- Extracted data entries

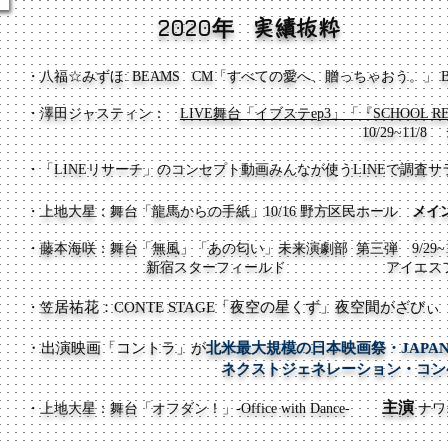
2020年
実績抜粋
・​八福☆みずほ: BEAMS CM「すべての愛へ、贈っちゃおう。」 BEAM
・澤田ジャスティン：
LIVE舞台「イブステep3」「『SCHOOL R
​ 10/29~11/8 ジャクソ
・
「LINEリサーチ」のコンセプト動画みんなが使うLINEで調査
・​
上地大星：舞台「龍馬からの手紙」
10/16 野方区民ホール
メイ
・藤本海咲：舞台「無風」「あの匂い」未来演劇部​ 第三弾 9/29~10
新宿スターフィールド アイエスフィー
居祐花：CONTE STAGE「夜空の星くず」夜空間がざびぃ
・笠
・出演映画「コントラ」が
北米最大規模の日本映画祭・JAPAN
ネクストジェネレーション・コンペティシ
主演
・​上地大星：舞台「オフダン！」-Office with Dance-
ナワ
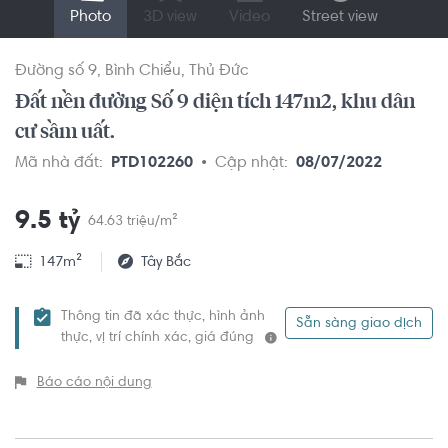
Photo
3D view
Video
Street view
Đường số 9
Bình Chiểu
Thủ Đức
Đất nền đường Số 9 diện tích 147m2, khu dân
cư sầm uất.
Mã nhà đất:
PTD102260
Cập nhật:
08/07/2022
9.5 tỷ
64.63 triệu/m²
147m²
Tây Bắc
Thông tin đã xác thực, hình ảnh
Sẵn sàng giao dịch
thực, vị trí chính xác, giá đúng
Báo cáo nội dung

- What you will do
Every line of the records above should be reproduced exactly, with no pictures included.

- Answer section
2020年
実績抜粋
・​八福☆みずほ: BEAMS CM「すべての愛へ、贈っちゃおう。」 BEAM
・澤田ジャスティン：
LIVE舞台「イブステep3」「『SCHOOL R
​ 10/29~11/8 ジャクソ
・
「LINEリサーチ」のコンセプト動画みんなが使うLINEで調査
・​
上地大星：舞台「龍馬からの手紙」
10/16 野方区民ホール
メイ
・藤本海咲：舞台「無風」「あの匂い」未来演劇部​ 第三弾 9/29~10
新宿スターフィールド アイエスフィー
居祐花：CONTE STAGE「夜空の星くず」夜空間がざびぃ
・笠
・出演映画「コントラ」が
北米最大規模の日本映画祭・JAPAN
ネクストジェネレーション・コンペティシ
主演
・​上地大星：舞台「オフダン！」-Office with Dance-
ナワ
Photo
3D view
Video
Street view
Đường số 9
Bình Chiểu
Thủ Đức
Đất nền đường Số 9 diện tích 147m2, khu dân
cư sầm uất.
Mã nhà đất:
PTD102260
Cập nhật:
08/07/2022
9.5 tỷ
64.63 triệu/m²
147m²
Tây Bắc
Thông tin đã xác thực, hình ảnh
Sẵn sàng giao dịch
thực, vị trí chính xác, giá đúng
Báo cáo nội dung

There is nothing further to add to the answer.